The user must insert at least one false positive rate (field 5.2) and one false negative rate value (field 5.3) for each sample. By double clicking on any cell belonging to the row “add row”, the user can insert a new set of false or positive rates for each sample. During the inferential step, the maximization of the likelihood for each set of rates is performed. The best results are returned.
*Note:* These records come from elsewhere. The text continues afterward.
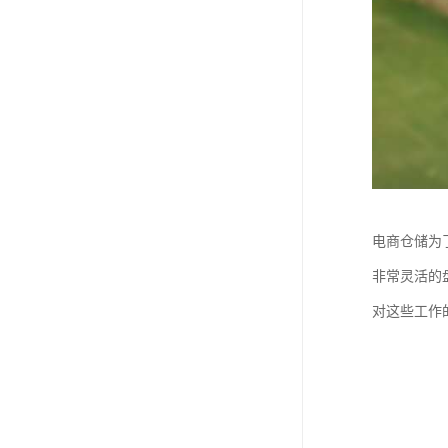
电商仓储为
非常灵活的
对这些工作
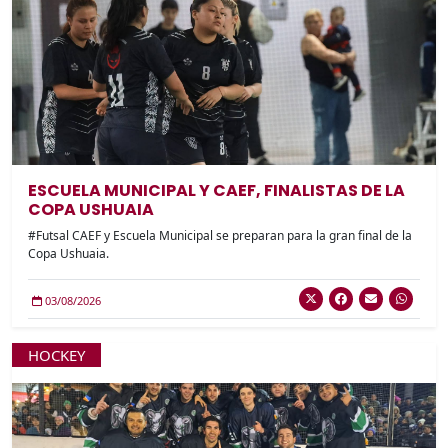
ESCUELA MUNICIPAL Y CAEF, FINALISTAS DE LA
COPA USHUAIA
#Futsal CAEF y Escuela Municipal se preparan para la gran final de la
Copa Ushuaia.
03/08/2026
HOCKEY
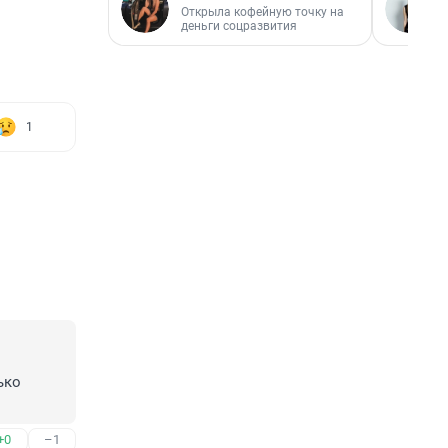
Открыла кофейную точку на
деньги соцразвития
1
ко 
+0
–1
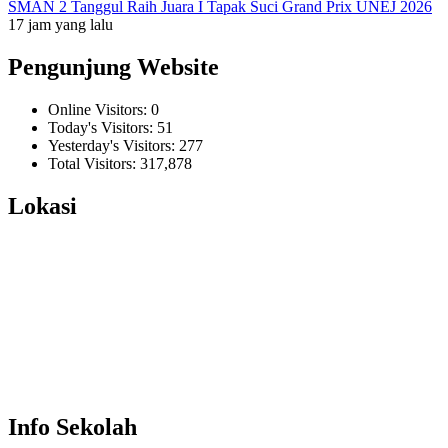
SMAN 2 Tanggul Raih Juara I Tapak Suci Grand Prix UNEJ 2026
17 jam yang lalu
Pengunjung Website
Online Visitors:
0
Today's Visitors:
51
Yesterday's Visitors:
277
Total Visitors:
317,878
Lokasi
Info Sekolah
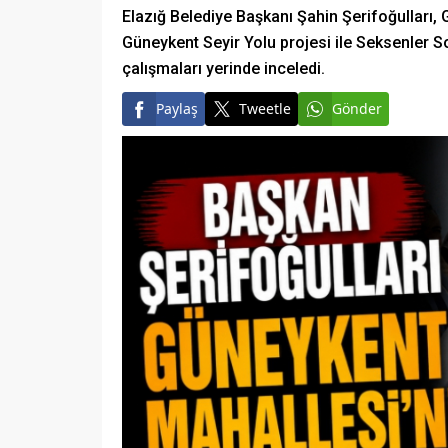
Elazığ Belediye Başkanı Şahin Şerifoğulları, G
Güneykent Seyir Yolu projesi ile Seksenler So
çalışmaları yerinde inceledi.
Paylaş
Tweetle
Gönder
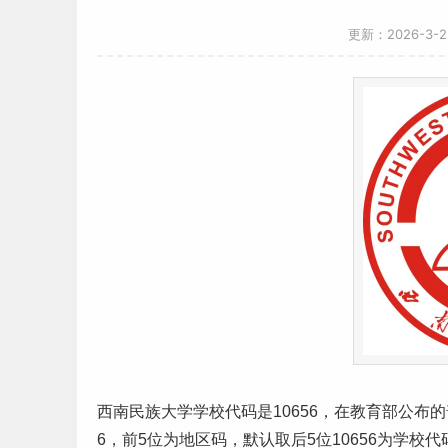
更新：2026-3-
西南
民族
大学学校代码是10656，在教育部公布的
6，前5位为地区码，默认取后5位10656为学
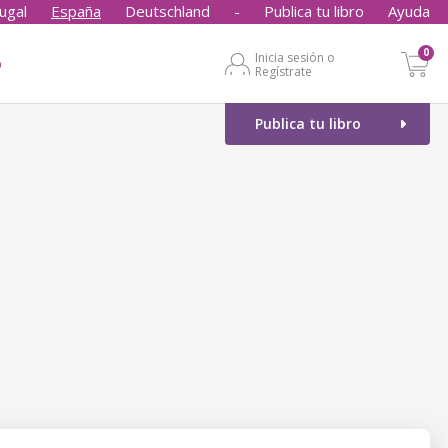
ugal
España
Deutschland
-
Publica tu libro
Ayuda
0
Inicia sesión o
o
Regístrate
Publica tu libro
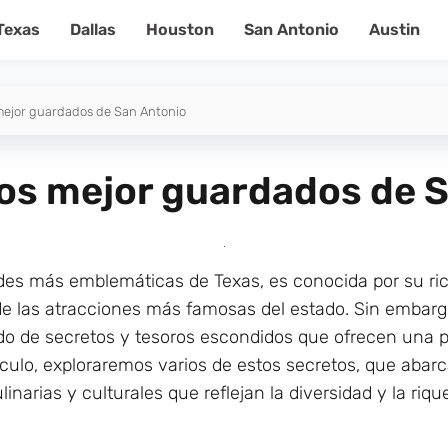
Texas
Dallas
Houston
San Antonio
Austin
mejor guardados de San Antonio
os mejor guardados de 
es más emblemáticas de Texas, es conocida por su rica 
 de las atracciones más famosas del estado. Sin embarg
do de secretos y tesoros escondidos que ofrecen una p
ículo, exploraremos varios de estos secretos, que abar
inarias y culturales que reflejan la diversidad y la riq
Press “Run LACE” to perform all computation and estimation steps and visualize the results.

0.5.5.1 Parameter ranges

To analyze new datasets, users can start from default values and then adjust them according to the indications reported in the following table:

Field Name Default Range Variation
Alternate counts (field 3.1) 2 \(1 < x \ll C/2\) Higher values select events with more supporting ALT reads and remove PCR errors, but bias the results toward high CN/expressed genes.
MAF (field 3.2) 0.01 \(0 \leq x < 0.5\) Smaller values imply more rare events compared to the reference population.
Variant Frequency (field 3.3) 0.01 \(0 < x \leq 1\) Smaller values include less common mutations among cells in the experiment.
Minimum depth (field 4.1) 3 \(0 \leq x \ll C\) Bigger values imply more NA sites per time point.
Max missing value (field 4.2) 0.4 \(0\leq x\leq 1\) Higher values keep mutational sites for which larger number of cells has an NA value.
Minimum median depth (field 4.3) 8 \(1\leq x < \sim C\) Bigger values keep only loci with bigger median coverage among cells.
Minimum alt median depth (field 4.4) 4 \(1\leq x < \sim C\) Bigger values keep only mutations with more supporting reads in the cell population.
Learning rate (field 5.1) 1 Higher values permit to avoid local minima, but are less accurate.
False positive rates (field 5.2) \(0<x<1\) Lower values imply more constraining data values.
False negative rates (field 5.3) \(0<x<1\) Lower values imply more constraining data values.
MCMC iterations (field 4.4) 10000 \(x>1\)
Number of restart (field 5.5) 50 \(x\geq 1\)
Early stopping (field 5.6) 500 \(x>1\)

Some of the parameter validity ranges refer to the mean mapped read depth \(C\) of the samples.

0.5.6 Longitudinal display and outputs interface

The longitudinal display tab shows the longitudinal clonal tree, the fishplot and the clonal tree, together with the best false positive and negative rate parameters.

The longitudinal clonal tree is placed on the top left side. Continuous edges are used to represent parental relations between clones, while dashed edges show persistence relations. The size of the nodes is proportional to the clonal prevalence. Moving the mouse over a node, it is possible to see the clonal prevalence value. While moving the mouse over the mutation labels, it shows the complete set of mutations for that clone under the longitudinal clonal tree.

The fishplot is on the top right side of the tab. Passing the mouse over the ribbons, the clonal prevalences of the clones at different time points are displayed. Similarly, with the mouse over the time tags, the clonal prevalences of all clones at the specified time point are visualized.

By clicking on a mutation label of the longitudinal clonal tree as well as on a fishplot ribbon or a clonal tree node, the details of the mutation characterizing the clone can be queried and retrieved from the Ensembl database.

The bottom part of the tab is used to display the tree legend and the best estimated set false positive/negative rates.